Wall Street executives had a worrisome message for investors this week.

No Relief for Banks' Traders as Bosses Signal a Lingering Slump
A Wall Street sign hangs in front of American flags outside the New York Stock Exchange (NYSE) in New York, U.S. (Photographer: Victor J. Blue/Bloomberg)

(Bloomberg) -- Wall Street executives had a worrisome message for investors this week: The lack of client activity that sunk trading results in the second quarter has continued.

JPMorgan Chase & Co., Citigroup Inc. and Bank of America Corp. are seeing declines ranging from 15 percent to 20 percent in the third quarter from the same period a year ago, executives announced at an investor conference hosted by Barclays Plc in New York. Goldman Sachs Group Inc. didn’t put a number on its performance, even as co-President Harvey Schwartz lamented “a pretty challenging environment.”

The biggest investment banks posted declines in trading revenue in the second quarter as volatility dropped and as asset managers waited to see if central banks would raise interest rates and President Donald Trump’s administration could enact any of its policy goals. Goldman Sachs posted its worst first-half trading results in the 11-year tenure of Chief Executive Officer Lloyd Blankfein.

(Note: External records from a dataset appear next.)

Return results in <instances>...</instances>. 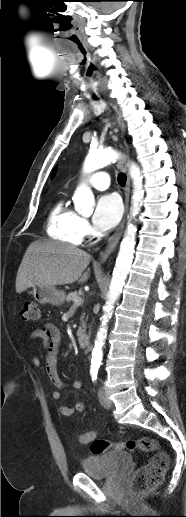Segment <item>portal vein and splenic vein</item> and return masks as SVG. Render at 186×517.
Instances as JSON below:
<instances>
[{
  "label": "portal vein and splenic vein",
  "mask_w": 186,
  "mask_h": 517,
  "mask_svg": "<svg viewBox=\"0 0 186 517\" xmlns=\"http://www.w3.org/2000/svg\"><path fill=\"white\" fill-rule=\"evenodd\" d=\"M73 302H74V305H73V306H75V307H76V306L81 305V303L83 302V300H82L81 298H75Z\"/></svg>",
  "instance_id": "18ae733b"
}]
</instances>
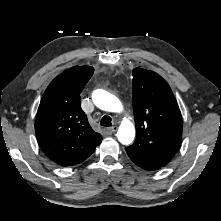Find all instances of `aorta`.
Returning a JSON list of instances; mask_svg holds the SVG:
<instances>
[{
    "label": "aorta",
    "mask_w": 221,
    "mask_h": 221,
    "mask_svg": "<svg viewBox=\"0 0 221 221\" xmlns=\"http://www.w3.org/2000/svg\"><path fill=\"white\" fill-rule=\"evenodd\" d=\"M92 100L99 109L107 112L120 113L123 109L122 103L116 96L102 89H98L93 92ZM134 137V124L128 120L122 121L117 131V138L119 142L124 145H129L133 142Z\"/></svg>",
    "instance_id": "obj_1"
}]
</instances>
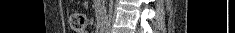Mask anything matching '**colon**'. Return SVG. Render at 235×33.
I'll return each instance as SVG.
<instances>
[{
	"mask_svg": "<svg viewBox=\"0 0 235 33\" xmlns=\"http://www.w3.org/2000/svg\"><path fill=\"white\" fill-rule=\"evenodd\" d=\"M69 25L73 33L87 32L88 21L84 14L73 13L69 18Z\"/></svg>",
	"mask_w": 235,
	"mask_h": 33,
	"instance_id": "1",
	"label": "colon"
}]
</instances>
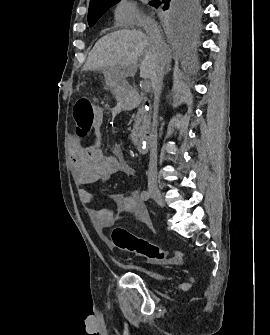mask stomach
I'll return each instance as SVG.
<instances>
[{"mask_svg":"<svg viewBox=\"0 0 270 335\" xmlns=\"http://www.w3.org/2000/svg\"><path fill=\"white\" fill-rule=\"evenodd\" d=\"M116 70L115 68H104V74L106 76V78H110V80H113V76L115 74ZM116 86V90H117V94H123V92H127V90H124V88H120V86H117V82H115Z\"/></svg>","mask_w":270,"mask_h":335,"instance_id":"0dacf381","label":"stomach"}]
</instances>
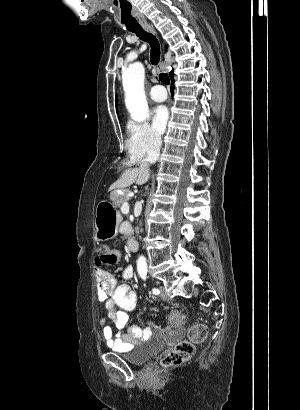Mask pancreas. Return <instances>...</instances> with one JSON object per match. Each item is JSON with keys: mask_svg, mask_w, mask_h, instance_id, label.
<instances>
[{"mask_svg": "<svg viewBox=\"0 0 300 410\" xmlns=\"http://www.w3.org/2000/svg\"><path fill=\"white\" fill-rule=\"evenodd\" d=\"M115 203L118 207H120L124 202L128 201V197L117 194V197L115 198Z\"/></svg>", "mask_w": 300, "mask_h": 410, "instance_id": "pancreas-1", "label": "pancreas"}]
</instances>
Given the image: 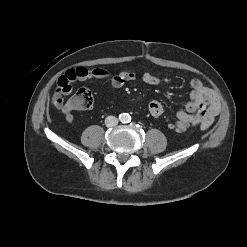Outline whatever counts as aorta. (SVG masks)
<instances>
[{
	"instance_id": "obj_1",
	"label": "aorta",
	"mask_w": 247,
	"mask_h": 247,
	"mask_svg": "<svg viewBox=\"0 0 247 247\" xmlns=\"http://www.w3.org/2000/svg\"><path fill=\"white\" fill-rule=\"evenodd\" d=\"M120 119L122 122H127L129 120V115L126 113L121 114Z\"/></svg>"
}]
</instances>
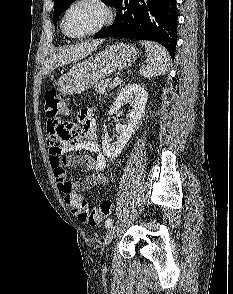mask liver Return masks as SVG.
<instances>
[{"mask_svg":"<svg viewBox=\"0 0 233 294\" xmlns=\"http://www.w3.org/2000/svg\"><path fill=\"white\" fill-rule=\"evenodd\" d=\"M102 40L85 42L78 45L69 46L57 53H54L45 62L41 69L43 75L48 74L57 67L76 62L95 51Z\"/></svg>","mask_w":233,"mask_h":294,"instance_id":"liver-1","label":"liver"}]
</instances>
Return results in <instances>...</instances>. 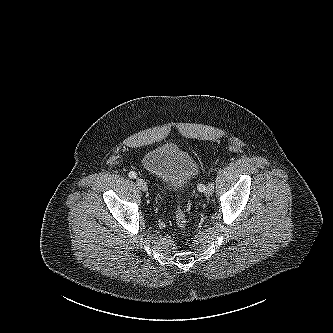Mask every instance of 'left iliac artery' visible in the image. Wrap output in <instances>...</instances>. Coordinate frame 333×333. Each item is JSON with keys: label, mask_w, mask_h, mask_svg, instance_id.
Returning <instances> with one entry per match:
<instances>
[{"label": "left iliac artery", "mask_w": 333, "mask_h": 333, "mask_svg": "<svg viewBox=\"0 0 333 333\" xmlns=\"http://www.w3.org/2000/svg\"><path fill=\"white\" fill-rule=\"evenodd\" d=\"M197 188H198V190H199L200 192H203V191H205V189H206L205 185H204V184H201V183L198 184ZM213 188H214V186H213Z\"/></svg>", "instance_id": "1"}]
</instances>
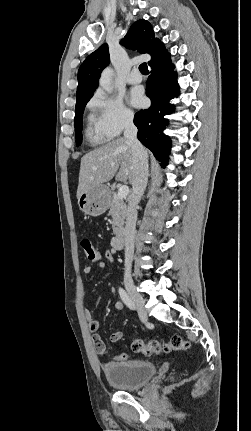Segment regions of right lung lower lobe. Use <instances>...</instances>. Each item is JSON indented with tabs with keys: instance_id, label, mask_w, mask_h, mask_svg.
<instances>
[{
	"instance_id": "right-lung-lower-lobe-1",
	"label": "right lung lower lobe",
	"mask_w": 251,
	"mask_h": 431,
	"mask_svg": "<svg viewBox=\"0 0 251 431\" xmlns=\"http://www.w3.org/2000/svg\"><path fill=\"white\" fill-rule=\"evenodd\" d=\"M150 67L152 70L147 81L146 95L151 99V106L135 114L134 124L138 128V139L165 166L171 142L163 134L168 124L164 116L174 111V105L169 104V101L179 95V86L170 56Z\"/></svg>"
}]
</instances>
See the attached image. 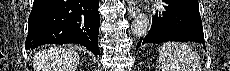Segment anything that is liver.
Segmentation results:
<instances>
[{"instance_id":"1","label":"liver","mask_w":230,"mask_h":71,"mask_svg":"<svg viewBox=\"0 0 230 71\" xmlns=\"http://www.w3.org/2000/svg\"><path fill=\"white\" fill-rule=\"evenodd\" d=\"M79 54L72 48L54 47L38 52L33 59L35 71H76Z\"/></svg>"}]
</instances>
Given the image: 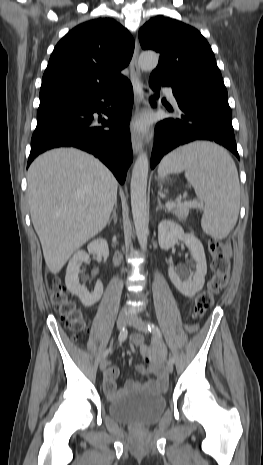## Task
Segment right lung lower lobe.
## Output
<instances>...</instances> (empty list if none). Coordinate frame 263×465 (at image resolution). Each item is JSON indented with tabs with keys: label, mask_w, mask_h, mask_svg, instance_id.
Masks as SVG:
<instances>
[{
	"label": "right lung lower lobe",
	"mask_w": 263,
	"mask_h": 465,
	"mask_svg": "<svg viewBox=\"0 0 263 465\" xmlns=\"http://www.w3.org/2000/svg\"><path fill=\"white\" fill-rule=\"evenodd\" d=\"M132 105L133 88L125 79L111 89L84 92L39 107L27 167L46 150L76 147L99 158L123 184L133 160ZM95 112H104L108 120L93 117Z\"/></svg>",
	"instance_id": "right-lung-lower-lobe-1"
}]
</instances>
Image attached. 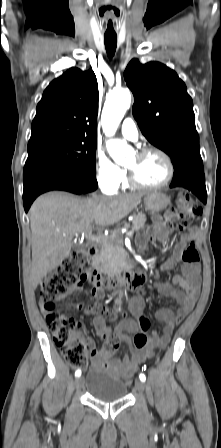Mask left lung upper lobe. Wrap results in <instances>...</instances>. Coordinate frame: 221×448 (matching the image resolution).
Here are the masks:
<instances>
[{
  "instance_id": "left-lung-upper-lobe-1",
  "label": "left lung upper lobe",
  "mask_w": 221,
  "mask_h": 448,
  "mask_svg": "<svg viewBox=\"0 0 221 448\" xmlns=\"http://www.w3.org/2000/svg\"><path fill=\"white\" fill-rule=\"evenodd\" d=\"M124 78L134 95L133 117L147 140L167 153L174 169L201 159L193 102L175 71L133 59Z\"/></svg>"
}]
</instances>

JPMorgan’s trading revenue is on pace to drop about 20 percent in the current period from a year earlier, CEO Jamie Dimon said Tuesday at the conference. The projected decline would be JPMorgan’s worst for the July-through-September period since 2011, and is bigger than the 15 percent drop Citigroup and Bank of America have signaled.

Last year’s third quarter was “particularly good,” Dimon said. Back then, the firm posted $5.7 billion of markets revenue, a 33 percent increase driven by fixed-income desks.

Another trading decline may mean more job cuts in that business, which already faces pressure from the constant creep of automation. Client-facing roles in equities trading at the 12 biggest global investment banks dropped 2 percent from a year earlier at June 30, while staff in fixed-income trading fell 1 percent, according to data from industry analytics firm Coalition Development Ltd. That was the fifth-straight annual decline in front-office headcount for both businesses, according to the data.

Even with another weak quarter, Goldman Sachs said it was moving to grow more in its fixed-income business after years of cutting. The bank said its lateral hires from other firms were double that of a year ago as it adds salespeople and staff in its European business. 

Citigroup Chief Financial Officer John Gerspach said trading has suffered as volatility remains “somewhat subdued.” Last year’s performance benefited from a boost in activity as clients wagered on the prospects for the U.S. election, he said Monday. This quarter, even mounting tensions with North Korea, two deadly U.S. hurricanes and escalating political turmoil haven’t provided a comparable catalyst. The last three weeks of this month could swing the quarterly results, he said.

September Matters

“For the whole third quarter you really don’t know what happens until you figure out what the operating environment is in September,” Gerspach said.

Citigroup reported $4.07 billion of trading revenue in the third quarter of last year, according to the company’s earnings supplement. A 15 percent drop would mean revenue of $3.46 billion, which would be the lowest quarterly figure since the final three months of 2015.

At Bank of America, CFO Paul Donofrio said that trading revenue will probably decline 15 percent from last year’s third quarter. He said on Tuesday that some company CEOs and treasurers the bank counts as clients are less optimistic than they were before the election. The Charlotte, North Carolina-based bank had trading revenue of $3.6 billion a year ago.